At 11:04 PM -0500 3/20/02, Robert Dewar wrote:
> >YOu can state such a rule, but you have not provided a convincing argument
> >that it is a desirable rule in my opinion.

Alan Lehotsky writes:
> How about the fact that *many* organizations have development processes
> that require that the product builds must compile without any warnings
> or errors?

I would agree with Alan if the rule were stated in a somewhat weaker way:
if there is a warning that is included in -Wall, for any program that
produces a warning, it should be possible to modify the program to
eliminate the warning without making the program significantly worse in
performance or size.  An example of a warning that doesn't meet that
criterion are the "effective C++" warnings that insist that some classes
have a virtual destructor when this is unnecessary, which adds unnecessary
time and space overhead to programs.

Also, there are differences between language-lawyer portability and
practical portability.

In the case of C/C++, a given program may make assumptions beyond the
scope of the standard because the given properties are true for all
target platforms of interest.  Typical assumptions I've often seen is
that the target machine fits into one of a limited number of categories,
e.g.
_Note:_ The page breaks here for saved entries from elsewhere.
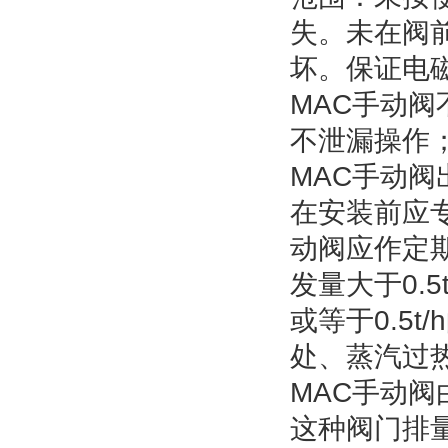
失。未在阀
坏。保证电
MAC
手动阀
不泄漏操作
MAC
手动阀
在安装前应
动阀应作定
发量大于
0.5
或等于
0.5t/h
处、蒸汽过
MAC
手动阀
这种阀门排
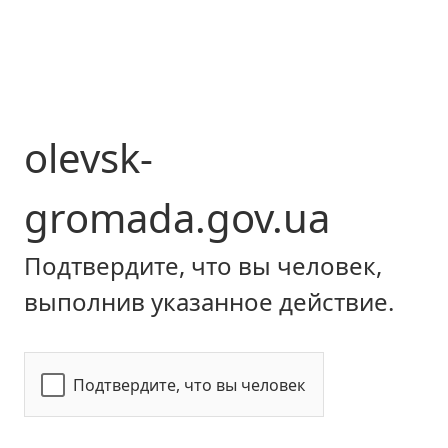
olevsk-
gromada.gov.ua
Подтвердите, что вы человек,
выполнив указанное действие.
Подтвердите, что вы человек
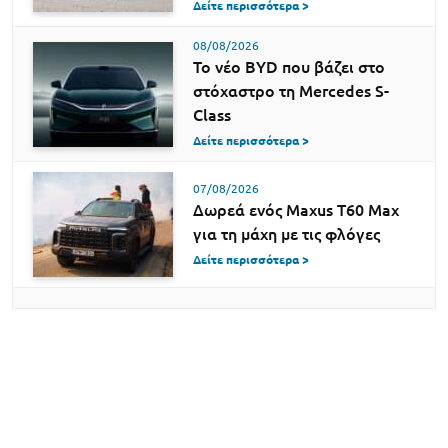
Δείτε περισσότερα >
08/08/2026
Το νέο BYD που βάζει στο
στόχαστρο τη Mercedes S-
Class
Δείτε περισσότερα >
07/08/2026
Δωρεά ενός Maxus T60 Max
για τη μάχη με τις φλόγες
Δείτε περισσότερα >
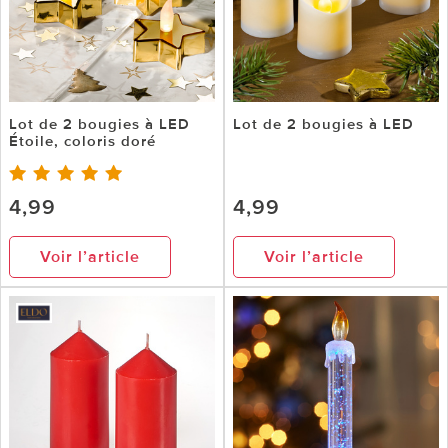
Lot de 2 bougies à LED
Lot de 2 bougies à LED
Étoile, coloris doré
4,99
4,99
Voir l’article
Voir l’article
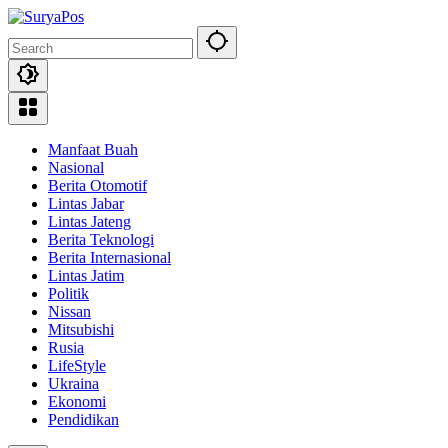
Skip
to
content
Manfaat Buah
Nasional
Berita Otomotif
Lintas Jabar
Lintas Jateng
Berita Teknologi
Berita Internasional
Lintas Jatim
Politik
Nissan
Mitsubishi
Rusia
LifeStyle
Ukraina
Ekonomi
Pendidikan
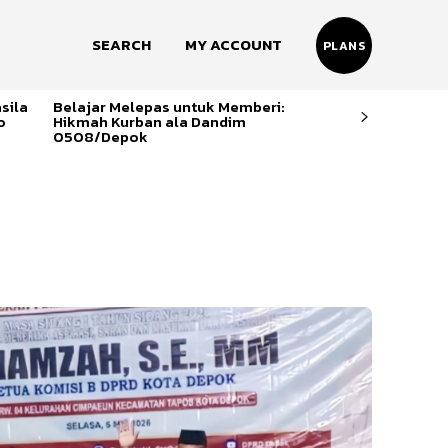
SEARCH
MY ACCOUNT
PLANS
sila
Belajar Melepas untuk Memberi:
o
Hikmah Kurban ala Dandim
0508/Depok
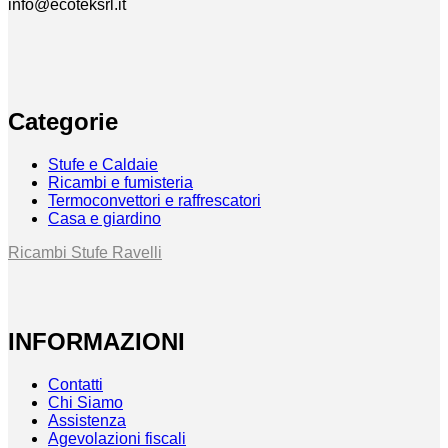
info@ecoteksrl.it
Categorie
Stufe e Caldaie
Ricambi e fumisteria
Termoconvettori e raffrescatori
Casa e giardino
Ricambi Stufe Ravelli
INFORMAZIONI
Contatti
Chi Siamo
Assistenza
Agevolazioni fiscali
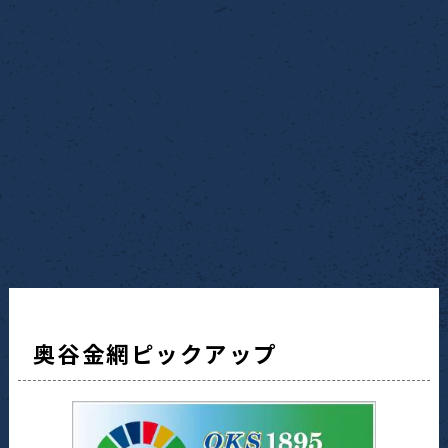
奥谷金網ピックアップ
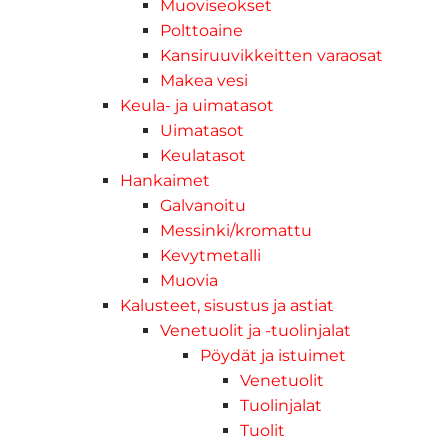
Muoviseokset
Polttoaine
Kansiruuvikkeitten varaosat
Makea vesi
Keula- ja uimatasot
Uimatasot
Keulatasot
Hankaimet
Galvanoitu
Messinki/kromattu
Kevytmetalli
Muovia
Kalusteet, sisustus ja astiat
Venetuolit ja -tuolinjalat
Pöydät ja istuimet
Venetuolit
Tuolinjalat
Tuolit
ILP32 (ints, longs, and pointers are 32 bits) or LP64 (longs and
pointers are 64 bits).  If these are the only two categories of interest,
it is safe for the programmer to assume that "long" and "pointer" are the
same size, even though ISO C doesn't make such a promise.  If this
programmer can't get the compiler to shut up, he or she will be extremely
annoyed at the compiler provider.  And code that does a cast that may
lose value may, in fact, be inside an #ifdef that assures that the
cast is completely valid.

In an ideal world, the user would be able to explicitly inform the
compiler about what assumptions of this type that s/he is making.
(In cases like the above, assertions might do the job).